Non sarà una campagna elettorale "civile". Un'altra rasoiata alla
credibilità della Lega Nord, che avrebbe usato soldi pubblici per
"rimpolpare" i redditi dei propri parlamentari.
Nuova bufera sul Carroccio. Repubblica apre il suo giornale di oggi raccontando che sarebbero sotto osservazione le spese del gruppo a Palazzo Madama.
Interrogata
la segretaria del tesoriere che dice: «il gruppo pagava l'affitto del
senatore Bricolo e una sua carta di credito. Al senatore Calderoli
veniva dati 2.000 euro al mese.

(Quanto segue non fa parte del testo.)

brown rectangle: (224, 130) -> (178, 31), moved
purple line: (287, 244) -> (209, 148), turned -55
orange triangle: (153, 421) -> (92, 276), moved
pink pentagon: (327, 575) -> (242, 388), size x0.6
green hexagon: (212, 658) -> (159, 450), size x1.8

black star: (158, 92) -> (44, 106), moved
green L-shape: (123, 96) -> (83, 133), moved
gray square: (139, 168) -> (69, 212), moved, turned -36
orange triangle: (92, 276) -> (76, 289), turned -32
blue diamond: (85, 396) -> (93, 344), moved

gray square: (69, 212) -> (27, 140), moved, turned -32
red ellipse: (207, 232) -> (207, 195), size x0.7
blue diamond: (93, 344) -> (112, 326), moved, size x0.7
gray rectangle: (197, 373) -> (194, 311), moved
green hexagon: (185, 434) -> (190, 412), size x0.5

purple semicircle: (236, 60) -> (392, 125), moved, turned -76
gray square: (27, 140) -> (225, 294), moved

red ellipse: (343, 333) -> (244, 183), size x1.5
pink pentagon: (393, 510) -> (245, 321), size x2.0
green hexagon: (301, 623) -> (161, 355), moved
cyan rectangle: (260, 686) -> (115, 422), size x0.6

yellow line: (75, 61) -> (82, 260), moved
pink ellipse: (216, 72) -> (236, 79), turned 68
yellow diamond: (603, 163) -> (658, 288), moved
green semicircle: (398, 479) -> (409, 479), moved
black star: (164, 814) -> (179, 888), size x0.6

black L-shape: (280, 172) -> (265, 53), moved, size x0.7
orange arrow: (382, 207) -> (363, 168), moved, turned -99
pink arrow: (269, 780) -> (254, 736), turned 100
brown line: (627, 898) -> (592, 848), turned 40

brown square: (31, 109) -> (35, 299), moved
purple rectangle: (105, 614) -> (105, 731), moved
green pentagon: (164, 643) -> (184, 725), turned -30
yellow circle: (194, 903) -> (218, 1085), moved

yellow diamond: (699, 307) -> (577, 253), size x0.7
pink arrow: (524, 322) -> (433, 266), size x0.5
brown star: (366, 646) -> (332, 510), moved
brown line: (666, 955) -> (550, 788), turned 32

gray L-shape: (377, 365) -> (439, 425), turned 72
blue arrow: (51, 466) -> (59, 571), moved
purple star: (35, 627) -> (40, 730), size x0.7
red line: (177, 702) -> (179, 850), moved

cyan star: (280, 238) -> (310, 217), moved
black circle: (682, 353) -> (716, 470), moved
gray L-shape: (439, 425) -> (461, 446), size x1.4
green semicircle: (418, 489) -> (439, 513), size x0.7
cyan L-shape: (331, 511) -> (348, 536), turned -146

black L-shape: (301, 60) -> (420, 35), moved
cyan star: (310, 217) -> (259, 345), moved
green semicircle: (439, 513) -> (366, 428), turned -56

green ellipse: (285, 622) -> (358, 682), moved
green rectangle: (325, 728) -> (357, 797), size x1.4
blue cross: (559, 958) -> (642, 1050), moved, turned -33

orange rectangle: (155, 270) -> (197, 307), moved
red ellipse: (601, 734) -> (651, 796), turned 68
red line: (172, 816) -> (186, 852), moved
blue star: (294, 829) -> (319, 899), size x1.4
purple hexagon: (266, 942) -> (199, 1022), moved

Dal dicembre 2011 li ritirava in
contanti». Ma ci sarebbe anche il pagamento dell'affitto al capogruppo
(1.250 euro) e la copertura della sua carta di credito; assegni girati a
collaboratori per finalità non chiare.
Il quotidiano annuncia che
la Procura della Repubblica di Roma ha aperto un'inchiesta, curata dal
sostituto Roberto Felici. Inchiesta che è ancora alle battute iniziali:
gli inquirenti sono in fase di riscontro, ma sembra stia procedendo
piuttosto spedita.
A fare rivelazioni assai documentate è la
segretaria del tesoriere del gruppo (il senatore Piergiorgio Stiffoni)
Manuela Maria Privitera. Nata nel '67 a Londra, tra i pochissimi ad
avere gestione piena e diretta dei milioni di euro di fondi pubblici
nelle disponibilità del gruppo a Palazzo Madama.
Emerge un quadro
senza precedenti dalla sua deposizione resa il 27 novembre scorso in
Procura e dal memoriale che la stessa segretaria consegna ai pm, con
tanto di allegati e ricevute. Il quotidiano pubblica anche la foto del
verbale della deposizione di Privitera.
Fin qui la cronaca. Se il
"vecchio" centrodestra berlusconian-leghista immaginava di potersi
ripresentare sulla scena politica, a un anno di distanza, contando sulla
rapida dimenticanza pubblica degli innumerevoli scandali che l'avevano
messo fuori gioco, ha fatto male i suoi conti. Tanto più se, com'era
ampiamente previsto, l'impostazione della sua campagna elettorale viene
impostata su un "anti-montismo" e anti-europeismo straccione. Le Ruby, i
Fiorito e i Trota sono migliaia da quelle parti. Basta alzare un attimo
la pietra, in qualsiasi punto del loro terreno, e il verminaio viene
allo scoperto.
Questo non ci sorprende affatto. Ma ci sembrano necessarie due osservazioni.
La
prima è quasi ovvia. Il "centrismo montiano" può cercare consensi
elettorali solo demolendo le casematte del centrodestra fin qui
esistito. Prendere voti "a sinistra" è molto più difficile, nonostante
Ichino (non proprio il massimo della popolarità, da quelle parti), anche
perché gran parte della base sociale di centrosinistra è quella che più
ha subito i contraccolpi delle "riforme strutturali" tatuate dal
governo "tecnico". Poiché il potere clientelare dei montiani è
indubbiamente minore di quello berlusconian-leghista, un buon modo di
sottrargli consensi già barcollanti è fucilarne lo stato maggiore sul
campo giudiziario e mediatico. La destra italiana futura dovrà essere
europeista doc e un po' meno famelica quanto a denaro pubblico. Le sue
entrate, del resto potranno essere incrementate dal normale lobbismo, come a Bruxelles.
La
seconda è di carattere più generale. Le critiche alle modalità di
costruzione dell'Unione europea e alle politiche della Troika (Bce, Ue,
Fmi) sono ampiamente sgradite ai vertici del nuovo establishment
italico. Se potessero le metterebbero fuori legge. Non potendo,
cercheranno di "silenziarle" - come da autorevolissimo invito dello
stesso Monti - tramite il controllo assoluto dei media (quotidiani e tv)
e, a seconda del soggetto "contestatore", qualche inchiesta "suggerita"
alla magistratura (che ha l'obbligo dell'azione penale quando riceve -
non importa come - una "notizia di reato") o più sbrigativo e disinvolto
uso della forza di polizia.
Questa considerazione riguarda ovviamente anche e soprattutto l'opposizione di classe a queste politiche.